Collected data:
━━━━━━━━━━━━━━━━━━━━

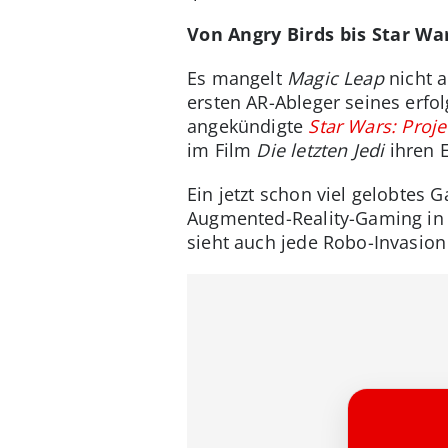
Von Angry Birds bis Star Wa
Es mangelt
Magic Leap
nicht 
ersten AR-Ableger seines erfo
angekündigte
Star Wars: Proje
im Film
Die letzten Jedi
ihren E
Ein jetzt schon viel gelobtes 
Augmented-Reality-Gaming in 
sieht auch jede Robo-Invasion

━━━━━━━━━━━━━━━━━━━━

*Problem*:
Beginning at the line that holds "ersten AR-Ableger seines erfo", reproduce each line of the records above down to and including the last one.

*The answer*:
ersten AR-Ableger seines erfo
angekündigte
Star Wars: Proje
im Film
Die letzten Jedi
ihren E
Ein jetzt schon viel gelobtes 
Augmented-Reality-Gaming in 
sieht auch jede Robo-Invasion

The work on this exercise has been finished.